Howard Hughes Medical Institute-led research has uncovered three neural circuit mechanisms that enable female fruit flies to modify their visual processing during aggressive interactions.
Neuronal circuits responsible for detecting and relaying visual features are well-studied. Previous studies in primates, rodents, and invertebrates have demonstrated the importance of neurons tuned to specific visual features, such as size, speed, and color. Extracting the neural mechanisms underlying state-dependent visual attention based on changing goals or environmental conditions has remained elusive.
With its genetic accessibility, detailed neural connections, and observed complex behaviors, the fruit fly provides a powerful system for investigating state-dependent visual processing.
In a study, "Social state alters vision using three circuit mechanisms in Drosophila," published in Nature, researchers analyzed the fruit fly Drosophila melanogaster to map its neural connections to identify circuit motifs that alter visual processing in aggressive females.
They employed cell-type-specific genetic tools, behavioral assays, and neurophysiological analyses to demonstrate the role of these circuits in modulating visual attention during aggression.
Three distinct circuit mechanisms identified
First, the convergence of excitatory inputs from neurons conveying select visual features and internal states allows for enhanced visual and state information integration. This mechanism involves neurons known as lobula columnar (LC) neurons, which project visual information from the optic lobe to the central brain.
Second, dendritic disinhibition of select visual feature detectors increases the responsiveness of specific visual neurons during aggression.

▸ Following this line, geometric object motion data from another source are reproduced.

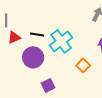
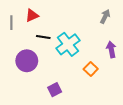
red triangle: (14, 37) -> (32, 15), moved
purple circle: (33, 57) -> (27, 61), moved

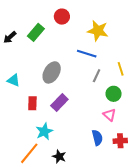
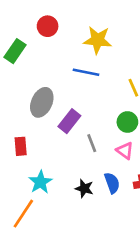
gray line: (97, 76) -> (92, 143), moved, turned -40
purple rectangle: (59, 102) -> (69, 121), moved
black star: (59, 156) -> (84, 188), moved

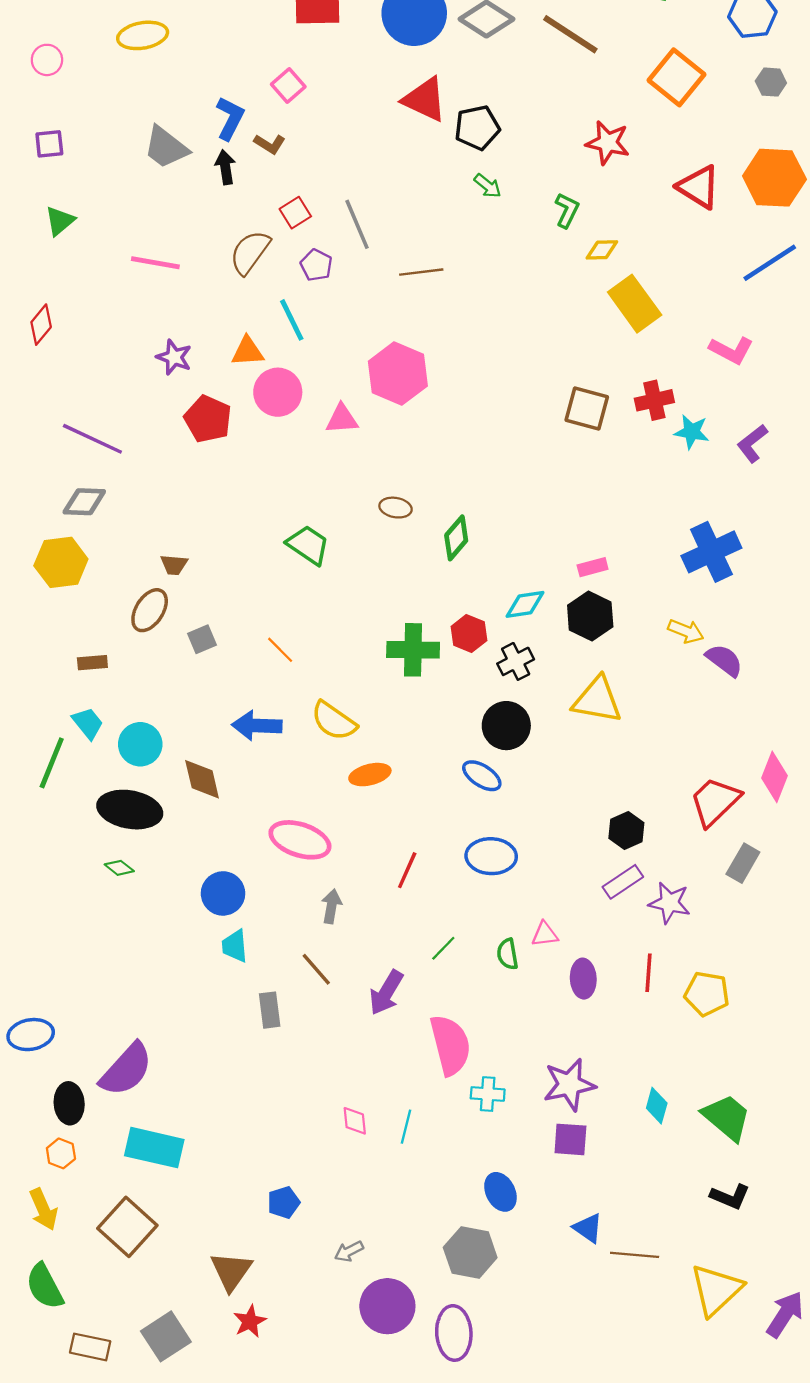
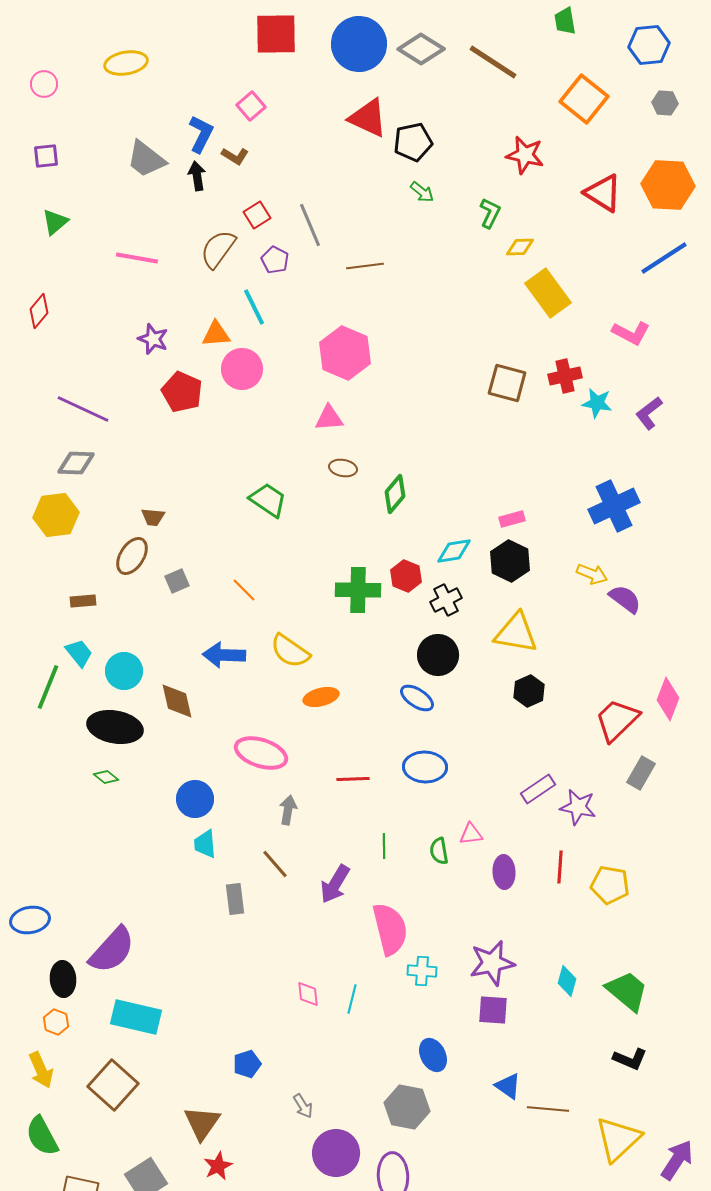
pink triangle: (342, 419) -> (329, 418), moved
black hexagon: (626, 831) -> (529, 691), moved
red line: (407, 870) -> (353, 779), turned 64
green line: (443, 948) -> (384, 846), turned -45
gray arrow: (349, 1251) -> (303, 1106), turned -95

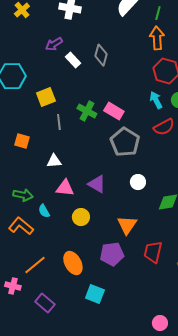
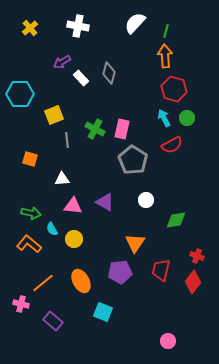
pink rectangle: (114, 111) -> (122, 129), turned 72
yellow circle: (81, 217) -> (74, 239), moved

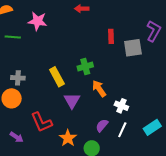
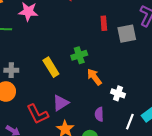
purple triangle: (72, 101) -> (61, 103), moved, turned 30
purple semicircle: (102, 125) -> (99, 114), turned -40
white line: (122, 130) -> (130, 122), moved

This involves relieving inhibition on the dendrites of LC10-group neurons in the lobula, enhancing their ability to detect fly-sized moving objects.
Third, a toggle switch mechanism shifts visual processing between two types of visual feature detectors, LC10a and LC10c neurons. Depending on the social context, this switching enables the fly to prioritize relevant visual cues, such as aggression or courtship.
Researchers also discovered that elements of this toggle switch operate in male fruit flies during courtship pursuit, suggesting that different social behaviors may share common circuit mechanisms. The findings imply that a single neural node differing across sexes can regulate multiple shared sensorimotor circuits.
The study reveals circuit mechanisms involved in dynamic sensory processing, advancing our understanding of how internal states utilize context to influence perception.